Ja. Mit einer Technik namens Laue-Beugung ist es möglich, aus einem einzigen Bild genügend Daten zu erhalten, um eine Proteinkristallstruktur zu lösen. Ein Beispiel ist die zeitaufgelöste Untersuchung der Dissoziation von Kohlenstoffmonoxymyoglobin durch Photolyse (DOI: 10.1107/S090904959501661X). Dies ist nicht die gewöhnlich verwendete Standard-Einzelwellenlängentechnik, sondern verwendet "weiße" Röntgenstrahlen mit einem Wellenlängenbereich, der nur bei Synchrotronstrahlen verfügbar ist. Beispielsweise stellt die BioCARS User Facility Infrastruktur für zeitaufgelöste Kristallographie bereit. Es wird auch bei der "Beugung vor der Zerstörung" beim Arbeiten mit Freie-Elektronen-Lasern verwendet, siehe zum Beispiel Nature Methods 8, Seite 283 (2011).

Der Rest der Antwort bezieht sich auf die herkömmliche Einwellenlängen-Kristallographie.

Handelt es sich bei dem Bild um ein zusammengesetztes Bild (wobei der Winkel des Punkts von der Mitte dem Lesewinkel entspricht) oder handelt es sich um ein separates Bild, das bei jedem Winkel aufgenommen wurde?

Die gewünschte Strukturinformation (3D-Elektronendichte im Realraum) ist eine Fourier-Transformation der Beugungsdaten (3D-Reziprokraum). Das Wort „Bild“ ist Fachjargon für ein einzelnes Beugungsbild, dh die Beugungspunkte, die Sie beobachten, wenn Sie einen Röntgenstrahl in einer bestimmten Ausrichtung auf einen Kristall richten. Wenn Sie eine andere Ausrichtung verwenden, erhalten Sie mehr Daten (und messen einige Punkte auch mehrmals).

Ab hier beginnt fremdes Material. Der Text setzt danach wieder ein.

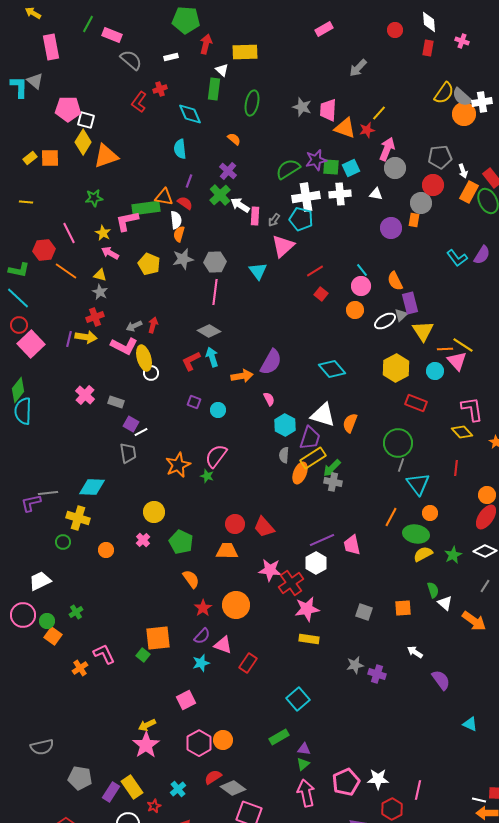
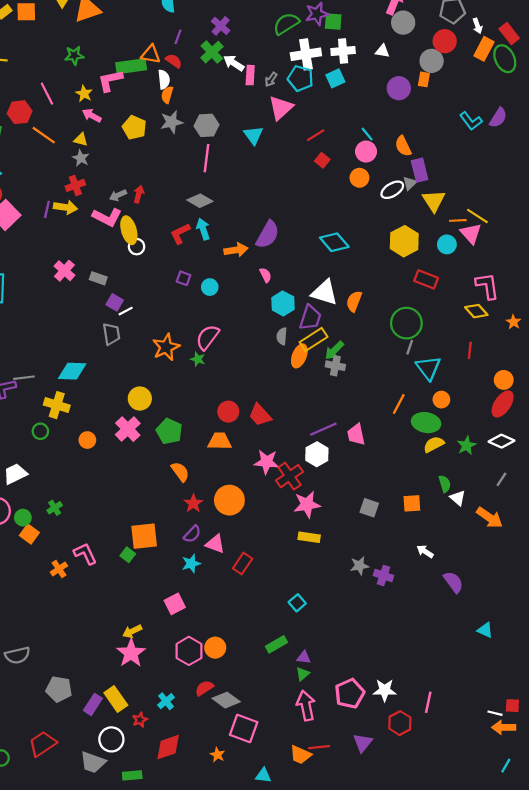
cyan square: (351, 168) -> (335, 78), moved
pink cross: (143, 540) -> (128, 429), size x1.6
cyan square: (298, 699) -> (297, 603), size x0.7

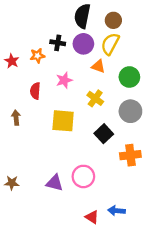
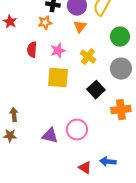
orange star: (37, 56) -> (45, 23), moved
orange triangle: (98, 66) -> (80, 27), moved, turned 48
pink star: (64, 80) -> (58, 51), moved
brown arrow: (16, 118) -> (14, 115), moved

Gibt es andere Gründe, warum mehr Bilder erforderlich wären?

Je mehr Beugungsbilder gesammelt werden, desto höher ist die Vollständigkeit und Redundanz der Daten. Vollständigkeit bezieht sich darauf, jeden Beugungsfleck mindestens einmal gemessen zu haben. Die Redundanz bezieht sich darauf, wie oft ein Punkt im Durchschnitt gemessen wurde, und eine zunehmende Redundanz erhöht die Qualität der Messung durch Mittelung.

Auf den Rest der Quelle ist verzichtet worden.